Saturday, February 13, 2016

Modeling Order Lifecycles with Graphs

Problem

The stock market is a large, complex system, which, due to its size and complexity, is difficult to visualize in meaningful ways: data is either too numerous to be useful or the data is portrayed in ways that only experts can decipher, e.g.: as spreadsheets.

What if this?

What if it were possible to trace the lifecycle of an order, from when the buy or the sell was placed to the execution at the exchange?
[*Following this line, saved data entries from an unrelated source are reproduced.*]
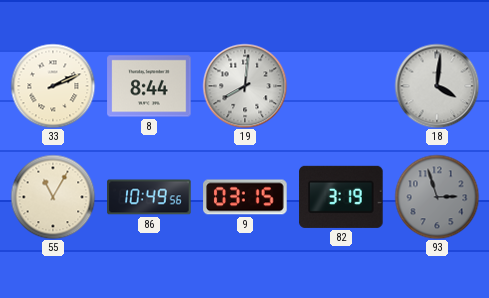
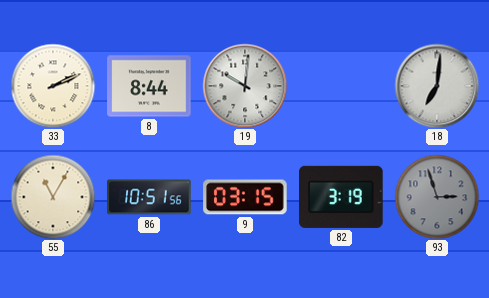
19: 8:01 -> 10:01
18: 4:01 -> 7:01
86: 10:49 -> 10:51
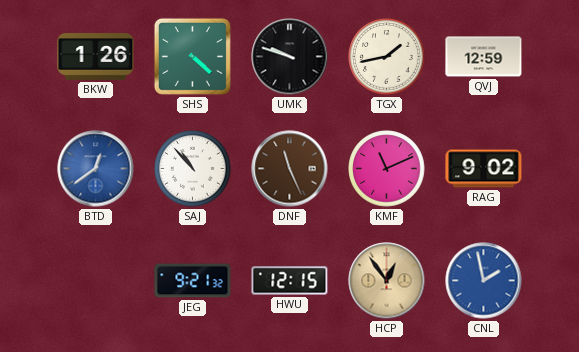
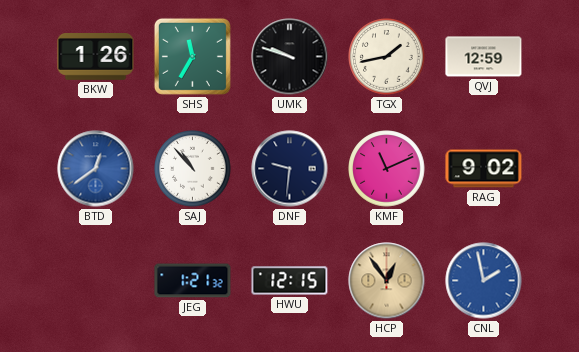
SHS: 4:22 -> 11:35
DNF: 11:26 -> 9:31
DNF dial: brown -> navy
JEG: 9:21 -> 1:21
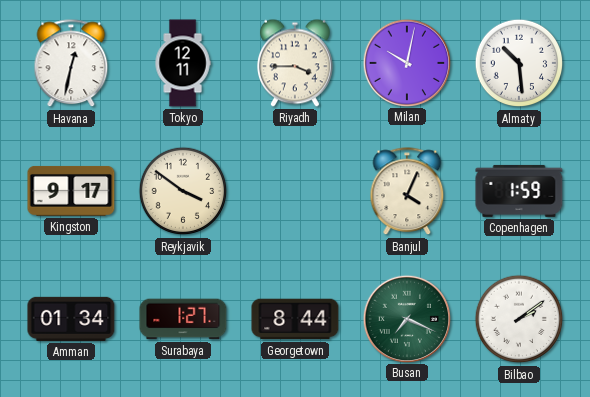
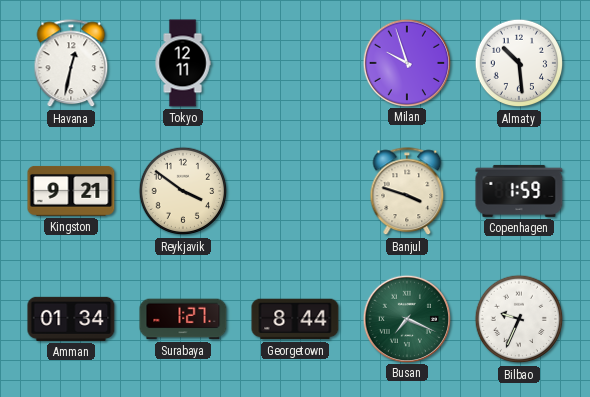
Riyadh: 3:45 -> none
Milan: 10:02 -> 9:57
Kingston: 9:17 -> 9:21
Banjul: 4:04 -> 3:48
Bilbao: 2:09 -> 9:34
Nice dream, and, for over 90% of order lifecycles, entirely feasible: most trades from start to finish have a total of four transactions:

1. Order placed by the individual
2. Order consolidated by brokerage firm
3. (meta)Order placed at the exchange
4. Order executed

Simple.

What's so hard about that?

Two things:

1. One (simple) order is easy to tackle, but exchange data comes at the rate of 6 billion transactions per day. How do we handle the sheer volume of data what would cause most databases to falter on just one day's worth of data?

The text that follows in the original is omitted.